Activity: The lines you return must be all those in the data that hold the string "Third".

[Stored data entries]
━━━━━━━━━━
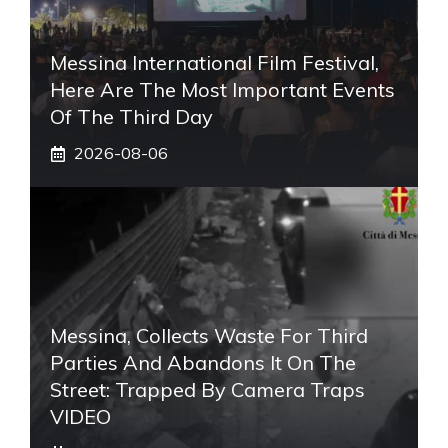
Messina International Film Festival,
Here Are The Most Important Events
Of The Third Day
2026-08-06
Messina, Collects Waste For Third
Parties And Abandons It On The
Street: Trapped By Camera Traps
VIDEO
━━━━━━━━━━
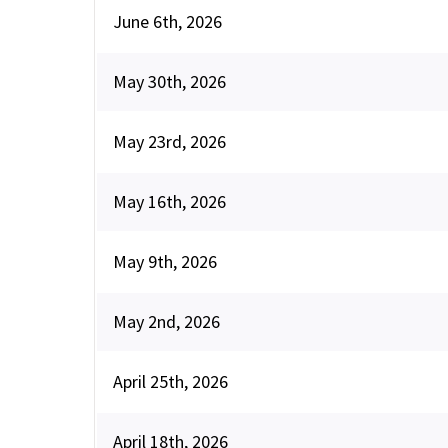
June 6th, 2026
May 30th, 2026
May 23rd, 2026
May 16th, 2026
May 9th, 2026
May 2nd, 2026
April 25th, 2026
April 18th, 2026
━━━━━━━━━━
Answer to the exercise:
Of The Third Day
Messina, Collects Waste For Third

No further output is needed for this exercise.